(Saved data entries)
*** Begin section ***
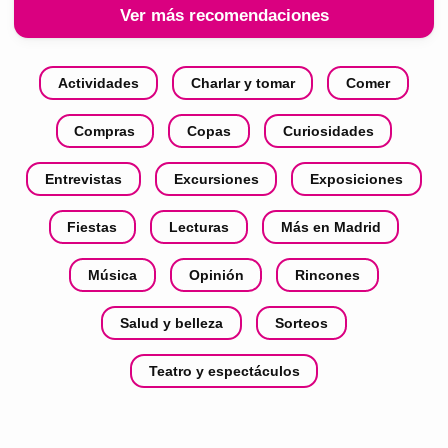
Ver más recomendaciones
Actividades
Charlar y tomar
Comer
Compras
Copas
Curiosidades
Entrevistas
Excursiones
Exposiciones
Fiestas
Lecturas
Más en Madrid
Música
Opinión
Rincones
Salud y belleza
Sorteos
Teatro y espectáculos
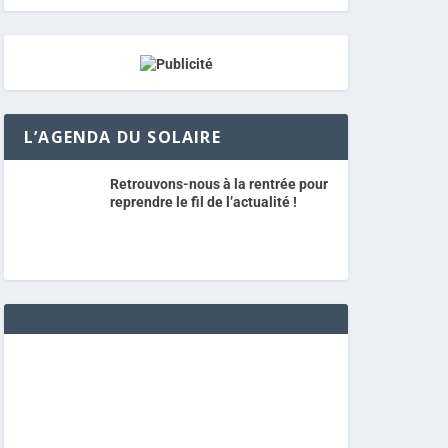
L’AGENDA DU SOLAIRE
Retrouvons-nous à la rentrée pour
reprendre le fil de l’actualité !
*** End section ***
**INSTRUCTIONS FOR THE TASK:**
The copy should start at the line that contains "Charlar y tomar", end at the last line of the entries above, and match each line exactly, with pictures dropped.

**PROBLEM SOLUTION:**
Charlar y tomar
Comer
Compras
Copas
Curiosidades
Entrevistas
Excursiones
Exposiciones
Fiestas
Lecturas
Más en Madrid
Música
Opinión
Rincones
Salud y belleza
Sorteos
Teatro y espectáculos
L’AGENDA DU SOLAIRE
Retrouvons-nous à la rentrée pour
reprendre le fil de l’actualité !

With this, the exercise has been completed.